I've noticed that with some EV's that the max and min charging is purely voltage based. Now with a Prius this does seem to be different to a point. But the thing is, if I put on a 100Ah HV battery, will the Prius really count only some 3Ah and then cut current? Or will it rely on voltage thresholds and keep charging or discharging until it meets one of those thresholds?

Of course in my case I'd be interested in a bigger battery for mountain driving reasons. Even using the 6 "gears" of B mode instead of regen braking in the Avalon I still reach the bottom of mountain passes with a "fully" charged HV battery.

 

This is the part I refereed to as naive and the sort of talk a lossie cell balancer sales brochure uses. It doesn't bypass the current to the next cell, it just burns off a bit of the capacity.
The catch here is just how much it can burn off, the charging wold need to be less than the resistor can burn off, otherwise the resistor is over powered, burns out and the heat often destroys other components on the balance board.

The balancers that are remote from the cell are the type used for bicycle motor batteries, low voltage and charged from the mains at a trickle rate and the balancing resistor can only handle milli amps, fine for a battery with very little capacity but certainly not suitable for a battery used for regen absorption that sees current in the hundred or more amps.
I have 2 amp burn off cell top balance boards here at our workshop, simply removing the negative terminal connection and running a wire to the negative post creates so much heat in the heat soak section of the balance board it burnt a pattern into my fingers ... that is real heat .....

You do realise the new Hyundai Ioniq 5 is an 800v 50 ah battery that can recharge from 10% SOC to 80% SOC in under 18 mins, do you really think a simple lossie type balancer could shift enough current from one cell to accommodate that sort of recharging?
I am involved with the electric vehicle association here in Australia and I can assure you, the lossie type balance boards are well and truely a thing of the past after the number of cells destroyed by these things .....

T1 Terry

 

Usually balancing happens during charging. In that situation a resistor placed from positive to negative terminal on the cell becomes a parallel circuit. If the circuit is advanced enough to "cut" charge current from entering the cell the charge current now passes through the resistor. If the resistance is low enough or the charge current low enough, then yes, the cell would be discharging at the same time. But charge current is usually limited by the time balancing is needed. It shouldn't be hard to size the resistors so the full cells neither charge nor discharge by simply using Ohm's Law.

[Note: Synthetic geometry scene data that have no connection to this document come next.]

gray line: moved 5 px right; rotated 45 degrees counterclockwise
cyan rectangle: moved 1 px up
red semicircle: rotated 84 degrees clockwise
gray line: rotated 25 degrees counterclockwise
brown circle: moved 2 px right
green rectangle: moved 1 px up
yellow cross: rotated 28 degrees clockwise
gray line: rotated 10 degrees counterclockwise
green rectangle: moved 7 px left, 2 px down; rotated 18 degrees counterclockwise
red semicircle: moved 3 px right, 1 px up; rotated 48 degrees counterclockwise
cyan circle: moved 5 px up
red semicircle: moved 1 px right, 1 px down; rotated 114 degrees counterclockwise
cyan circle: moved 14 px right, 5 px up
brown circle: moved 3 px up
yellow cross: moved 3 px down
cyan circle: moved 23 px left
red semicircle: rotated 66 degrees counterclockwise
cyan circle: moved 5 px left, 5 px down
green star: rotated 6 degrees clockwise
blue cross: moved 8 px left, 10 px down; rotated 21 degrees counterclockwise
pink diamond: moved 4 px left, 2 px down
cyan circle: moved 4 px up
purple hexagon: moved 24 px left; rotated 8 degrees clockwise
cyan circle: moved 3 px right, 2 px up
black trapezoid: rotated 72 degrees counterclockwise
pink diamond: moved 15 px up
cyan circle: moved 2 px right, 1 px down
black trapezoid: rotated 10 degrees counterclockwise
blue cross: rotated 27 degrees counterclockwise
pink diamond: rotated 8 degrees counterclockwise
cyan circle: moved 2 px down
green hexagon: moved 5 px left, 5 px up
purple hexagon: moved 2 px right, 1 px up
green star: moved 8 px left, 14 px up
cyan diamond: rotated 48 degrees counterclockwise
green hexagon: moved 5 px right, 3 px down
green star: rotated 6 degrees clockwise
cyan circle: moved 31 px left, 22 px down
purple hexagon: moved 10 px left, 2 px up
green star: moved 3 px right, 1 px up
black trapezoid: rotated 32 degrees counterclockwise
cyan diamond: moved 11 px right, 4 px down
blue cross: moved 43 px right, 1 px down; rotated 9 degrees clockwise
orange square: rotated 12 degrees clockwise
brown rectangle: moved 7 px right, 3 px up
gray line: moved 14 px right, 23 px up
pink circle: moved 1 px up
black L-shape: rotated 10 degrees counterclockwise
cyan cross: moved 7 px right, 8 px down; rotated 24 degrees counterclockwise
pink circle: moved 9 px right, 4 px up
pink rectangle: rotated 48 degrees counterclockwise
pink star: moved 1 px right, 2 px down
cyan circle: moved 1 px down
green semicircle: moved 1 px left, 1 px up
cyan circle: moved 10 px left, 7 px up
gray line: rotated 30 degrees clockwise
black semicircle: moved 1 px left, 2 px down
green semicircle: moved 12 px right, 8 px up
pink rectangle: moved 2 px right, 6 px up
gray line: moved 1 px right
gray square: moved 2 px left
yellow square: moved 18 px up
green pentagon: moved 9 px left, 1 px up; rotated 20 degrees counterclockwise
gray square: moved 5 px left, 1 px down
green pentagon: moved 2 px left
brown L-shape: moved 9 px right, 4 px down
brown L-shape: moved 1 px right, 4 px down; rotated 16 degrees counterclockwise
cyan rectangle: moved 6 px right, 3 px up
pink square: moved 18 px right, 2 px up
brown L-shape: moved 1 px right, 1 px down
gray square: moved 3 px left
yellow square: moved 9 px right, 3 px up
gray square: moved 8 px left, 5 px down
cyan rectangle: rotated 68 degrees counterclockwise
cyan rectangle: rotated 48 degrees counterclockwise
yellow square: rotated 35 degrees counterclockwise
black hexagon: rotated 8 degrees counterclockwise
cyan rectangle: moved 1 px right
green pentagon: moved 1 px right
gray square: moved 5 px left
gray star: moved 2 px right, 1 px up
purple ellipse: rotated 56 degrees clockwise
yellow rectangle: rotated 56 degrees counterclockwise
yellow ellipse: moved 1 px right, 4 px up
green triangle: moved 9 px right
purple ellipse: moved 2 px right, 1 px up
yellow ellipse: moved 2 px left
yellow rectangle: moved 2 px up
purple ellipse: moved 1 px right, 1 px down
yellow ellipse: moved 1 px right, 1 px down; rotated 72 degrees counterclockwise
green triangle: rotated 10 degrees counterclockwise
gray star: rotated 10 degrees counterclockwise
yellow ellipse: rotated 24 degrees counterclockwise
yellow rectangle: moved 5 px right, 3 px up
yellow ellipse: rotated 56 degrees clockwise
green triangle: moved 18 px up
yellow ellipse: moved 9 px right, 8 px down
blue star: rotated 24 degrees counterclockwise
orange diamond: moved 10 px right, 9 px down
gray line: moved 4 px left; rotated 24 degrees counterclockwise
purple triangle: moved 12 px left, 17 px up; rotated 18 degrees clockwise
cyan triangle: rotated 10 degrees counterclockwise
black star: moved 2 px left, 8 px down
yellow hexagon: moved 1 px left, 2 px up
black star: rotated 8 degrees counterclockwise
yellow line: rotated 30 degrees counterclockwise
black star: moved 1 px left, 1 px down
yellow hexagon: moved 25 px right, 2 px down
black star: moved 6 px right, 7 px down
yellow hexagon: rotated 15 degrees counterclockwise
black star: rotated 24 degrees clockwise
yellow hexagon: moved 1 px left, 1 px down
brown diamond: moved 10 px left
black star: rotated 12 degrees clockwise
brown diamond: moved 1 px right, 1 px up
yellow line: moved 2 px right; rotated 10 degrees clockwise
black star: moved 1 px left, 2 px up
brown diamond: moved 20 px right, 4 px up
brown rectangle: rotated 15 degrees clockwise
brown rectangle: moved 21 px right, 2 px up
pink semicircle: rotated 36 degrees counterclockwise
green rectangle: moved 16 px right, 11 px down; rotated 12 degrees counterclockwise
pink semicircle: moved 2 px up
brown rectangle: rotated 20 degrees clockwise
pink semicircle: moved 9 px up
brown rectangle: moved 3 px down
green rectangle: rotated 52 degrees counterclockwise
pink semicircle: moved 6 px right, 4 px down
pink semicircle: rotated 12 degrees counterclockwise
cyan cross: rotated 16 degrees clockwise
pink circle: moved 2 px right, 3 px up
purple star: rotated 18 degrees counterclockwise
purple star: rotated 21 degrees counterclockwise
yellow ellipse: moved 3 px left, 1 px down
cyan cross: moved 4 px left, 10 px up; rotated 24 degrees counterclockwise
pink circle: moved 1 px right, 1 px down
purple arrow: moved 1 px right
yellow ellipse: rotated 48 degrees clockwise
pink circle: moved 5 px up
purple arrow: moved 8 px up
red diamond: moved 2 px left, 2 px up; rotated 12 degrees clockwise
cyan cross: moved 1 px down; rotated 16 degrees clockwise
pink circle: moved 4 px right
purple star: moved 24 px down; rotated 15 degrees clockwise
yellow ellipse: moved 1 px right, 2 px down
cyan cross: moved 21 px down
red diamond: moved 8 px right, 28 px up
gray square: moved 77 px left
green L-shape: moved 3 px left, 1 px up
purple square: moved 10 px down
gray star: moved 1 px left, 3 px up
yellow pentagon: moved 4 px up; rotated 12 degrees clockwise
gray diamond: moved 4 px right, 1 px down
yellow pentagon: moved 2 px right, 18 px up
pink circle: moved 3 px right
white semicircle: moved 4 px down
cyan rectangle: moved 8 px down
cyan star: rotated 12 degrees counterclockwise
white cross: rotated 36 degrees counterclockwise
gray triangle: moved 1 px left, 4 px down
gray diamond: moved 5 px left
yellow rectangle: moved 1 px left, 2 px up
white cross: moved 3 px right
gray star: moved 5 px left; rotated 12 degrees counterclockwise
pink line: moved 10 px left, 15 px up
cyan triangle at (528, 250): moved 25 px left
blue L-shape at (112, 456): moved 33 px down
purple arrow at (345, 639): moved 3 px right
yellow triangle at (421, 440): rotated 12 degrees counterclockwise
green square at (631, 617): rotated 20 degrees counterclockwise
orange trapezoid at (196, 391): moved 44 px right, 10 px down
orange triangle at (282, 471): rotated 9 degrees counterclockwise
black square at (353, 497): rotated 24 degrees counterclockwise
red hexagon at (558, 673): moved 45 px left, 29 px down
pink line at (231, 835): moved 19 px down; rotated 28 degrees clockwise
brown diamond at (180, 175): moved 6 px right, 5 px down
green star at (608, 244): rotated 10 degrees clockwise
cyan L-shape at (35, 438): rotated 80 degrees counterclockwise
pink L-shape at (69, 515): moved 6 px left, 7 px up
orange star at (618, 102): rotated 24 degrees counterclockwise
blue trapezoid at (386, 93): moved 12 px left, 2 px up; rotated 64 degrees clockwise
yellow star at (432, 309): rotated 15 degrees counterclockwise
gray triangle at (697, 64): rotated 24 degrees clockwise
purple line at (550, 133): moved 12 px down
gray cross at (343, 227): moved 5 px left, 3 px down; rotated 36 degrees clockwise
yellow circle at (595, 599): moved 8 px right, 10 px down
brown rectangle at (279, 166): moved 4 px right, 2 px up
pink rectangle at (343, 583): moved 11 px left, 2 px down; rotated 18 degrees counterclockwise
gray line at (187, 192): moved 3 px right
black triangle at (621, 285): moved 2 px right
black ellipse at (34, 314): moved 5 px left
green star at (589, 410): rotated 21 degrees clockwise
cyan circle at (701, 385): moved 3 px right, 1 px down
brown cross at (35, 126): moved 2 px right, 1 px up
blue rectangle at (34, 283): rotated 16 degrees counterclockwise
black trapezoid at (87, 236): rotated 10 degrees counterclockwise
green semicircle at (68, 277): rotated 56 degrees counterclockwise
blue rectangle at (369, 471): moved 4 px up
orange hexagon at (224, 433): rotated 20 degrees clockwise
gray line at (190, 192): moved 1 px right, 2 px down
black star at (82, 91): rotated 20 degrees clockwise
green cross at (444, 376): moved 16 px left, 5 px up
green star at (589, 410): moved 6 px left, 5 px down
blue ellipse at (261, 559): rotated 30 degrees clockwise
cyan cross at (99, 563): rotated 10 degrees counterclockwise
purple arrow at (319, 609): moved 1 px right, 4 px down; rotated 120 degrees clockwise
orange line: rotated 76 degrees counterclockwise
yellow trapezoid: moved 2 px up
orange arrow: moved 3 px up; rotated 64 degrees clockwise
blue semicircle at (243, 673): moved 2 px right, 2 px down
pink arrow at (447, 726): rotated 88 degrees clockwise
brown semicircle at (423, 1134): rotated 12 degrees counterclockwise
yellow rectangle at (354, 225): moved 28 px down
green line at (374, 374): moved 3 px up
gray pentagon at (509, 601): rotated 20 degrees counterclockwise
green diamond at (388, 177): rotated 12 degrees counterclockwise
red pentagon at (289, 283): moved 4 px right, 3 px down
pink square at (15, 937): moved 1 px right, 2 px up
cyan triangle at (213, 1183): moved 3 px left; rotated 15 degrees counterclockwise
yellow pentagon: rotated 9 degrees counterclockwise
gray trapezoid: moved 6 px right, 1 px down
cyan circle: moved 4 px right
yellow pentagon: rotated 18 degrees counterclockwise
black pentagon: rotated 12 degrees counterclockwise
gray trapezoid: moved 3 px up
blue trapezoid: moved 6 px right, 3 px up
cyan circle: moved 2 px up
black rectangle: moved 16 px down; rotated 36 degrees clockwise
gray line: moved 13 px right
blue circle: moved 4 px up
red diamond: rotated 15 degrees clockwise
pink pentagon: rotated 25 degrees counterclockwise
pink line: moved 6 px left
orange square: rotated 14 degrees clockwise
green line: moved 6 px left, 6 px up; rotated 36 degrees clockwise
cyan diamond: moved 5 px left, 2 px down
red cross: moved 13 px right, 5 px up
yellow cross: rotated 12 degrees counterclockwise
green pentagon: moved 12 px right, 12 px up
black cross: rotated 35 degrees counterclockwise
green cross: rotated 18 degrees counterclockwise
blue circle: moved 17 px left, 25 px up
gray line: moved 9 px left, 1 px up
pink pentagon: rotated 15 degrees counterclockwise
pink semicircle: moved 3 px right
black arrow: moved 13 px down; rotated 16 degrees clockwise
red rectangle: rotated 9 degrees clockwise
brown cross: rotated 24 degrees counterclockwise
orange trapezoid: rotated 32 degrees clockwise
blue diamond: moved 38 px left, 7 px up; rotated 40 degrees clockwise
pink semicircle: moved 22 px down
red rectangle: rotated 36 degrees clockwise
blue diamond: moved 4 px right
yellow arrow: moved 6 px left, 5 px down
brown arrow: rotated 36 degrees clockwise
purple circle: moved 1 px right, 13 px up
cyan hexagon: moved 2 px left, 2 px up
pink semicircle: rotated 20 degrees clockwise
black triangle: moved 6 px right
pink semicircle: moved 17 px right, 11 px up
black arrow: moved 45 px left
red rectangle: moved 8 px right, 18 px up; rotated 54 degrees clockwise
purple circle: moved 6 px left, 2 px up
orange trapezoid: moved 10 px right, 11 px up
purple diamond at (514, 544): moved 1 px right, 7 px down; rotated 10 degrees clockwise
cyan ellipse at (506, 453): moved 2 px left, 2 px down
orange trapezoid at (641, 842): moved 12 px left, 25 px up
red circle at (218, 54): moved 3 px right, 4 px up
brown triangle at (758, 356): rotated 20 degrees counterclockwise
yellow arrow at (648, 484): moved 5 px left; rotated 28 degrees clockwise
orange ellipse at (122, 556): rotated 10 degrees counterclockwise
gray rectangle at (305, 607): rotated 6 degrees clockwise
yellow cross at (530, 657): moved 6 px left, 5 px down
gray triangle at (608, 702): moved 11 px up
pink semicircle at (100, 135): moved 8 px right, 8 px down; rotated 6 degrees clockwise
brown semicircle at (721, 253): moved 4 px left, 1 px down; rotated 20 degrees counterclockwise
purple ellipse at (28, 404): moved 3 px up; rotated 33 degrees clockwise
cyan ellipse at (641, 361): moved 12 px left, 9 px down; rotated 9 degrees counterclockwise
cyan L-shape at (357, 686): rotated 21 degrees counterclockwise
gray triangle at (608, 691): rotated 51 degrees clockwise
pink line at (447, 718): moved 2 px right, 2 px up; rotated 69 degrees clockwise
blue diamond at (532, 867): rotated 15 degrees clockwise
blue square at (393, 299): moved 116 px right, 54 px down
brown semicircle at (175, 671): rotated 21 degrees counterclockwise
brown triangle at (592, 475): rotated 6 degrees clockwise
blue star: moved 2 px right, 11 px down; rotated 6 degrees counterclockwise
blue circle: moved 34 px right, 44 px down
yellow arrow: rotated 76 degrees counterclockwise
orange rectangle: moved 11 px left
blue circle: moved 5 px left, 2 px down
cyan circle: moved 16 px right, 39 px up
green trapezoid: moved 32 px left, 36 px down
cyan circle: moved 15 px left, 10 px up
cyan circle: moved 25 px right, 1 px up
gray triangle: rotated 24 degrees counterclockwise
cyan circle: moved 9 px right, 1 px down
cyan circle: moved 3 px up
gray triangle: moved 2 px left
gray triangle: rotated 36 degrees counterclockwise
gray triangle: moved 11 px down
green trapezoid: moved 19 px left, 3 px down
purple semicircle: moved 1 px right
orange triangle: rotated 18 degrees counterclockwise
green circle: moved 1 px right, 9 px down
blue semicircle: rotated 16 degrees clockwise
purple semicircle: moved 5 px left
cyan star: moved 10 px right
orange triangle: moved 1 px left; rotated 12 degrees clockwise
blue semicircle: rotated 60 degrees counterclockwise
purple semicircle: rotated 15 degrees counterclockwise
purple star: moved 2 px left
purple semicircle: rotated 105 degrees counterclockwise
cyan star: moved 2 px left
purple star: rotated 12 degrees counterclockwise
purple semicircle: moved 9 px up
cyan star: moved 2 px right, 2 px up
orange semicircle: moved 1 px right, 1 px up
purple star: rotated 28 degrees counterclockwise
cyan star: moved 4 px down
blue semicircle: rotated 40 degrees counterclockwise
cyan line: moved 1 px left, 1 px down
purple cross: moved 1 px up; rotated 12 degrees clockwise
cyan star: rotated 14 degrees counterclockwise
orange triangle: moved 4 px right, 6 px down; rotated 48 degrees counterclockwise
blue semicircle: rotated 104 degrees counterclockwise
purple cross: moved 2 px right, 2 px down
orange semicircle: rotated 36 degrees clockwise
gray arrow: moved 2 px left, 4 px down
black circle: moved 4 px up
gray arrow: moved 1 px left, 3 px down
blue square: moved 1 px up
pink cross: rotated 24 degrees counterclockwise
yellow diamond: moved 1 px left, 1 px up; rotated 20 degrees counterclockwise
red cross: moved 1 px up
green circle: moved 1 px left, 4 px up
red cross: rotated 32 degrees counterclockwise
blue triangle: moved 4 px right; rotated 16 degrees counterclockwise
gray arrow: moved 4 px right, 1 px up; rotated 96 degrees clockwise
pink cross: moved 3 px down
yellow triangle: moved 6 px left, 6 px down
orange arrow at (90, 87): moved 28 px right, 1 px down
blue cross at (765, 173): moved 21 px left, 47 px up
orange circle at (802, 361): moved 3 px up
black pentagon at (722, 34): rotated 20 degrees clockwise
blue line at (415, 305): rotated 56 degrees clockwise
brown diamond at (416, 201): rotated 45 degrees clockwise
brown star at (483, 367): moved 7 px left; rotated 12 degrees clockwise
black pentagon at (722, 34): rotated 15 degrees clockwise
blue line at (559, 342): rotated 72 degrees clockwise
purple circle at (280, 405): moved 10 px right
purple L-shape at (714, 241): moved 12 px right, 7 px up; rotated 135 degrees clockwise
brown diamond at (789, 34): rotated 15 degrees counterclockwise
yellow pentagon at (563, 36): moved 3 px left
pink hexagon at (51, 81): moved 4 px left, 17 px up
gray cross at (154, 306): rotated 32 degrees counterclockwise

Again, ohm's law. If balancing is happening, current is limited to X amps because the cell's voltage will be Y and the resistors are already Z, so E=IR and P=IE.

I know the Nissan Leaf uses resistance balancing and has the resitors in a box separated from the cells with leads going to each cell. I'm sure many more car manufacturers do the same.

Thanks for letting me know. If a Hyndai needs balancing before even reaching 80% SOC then I'd never buy one. That would be a terribly unbalanced battery to say the least.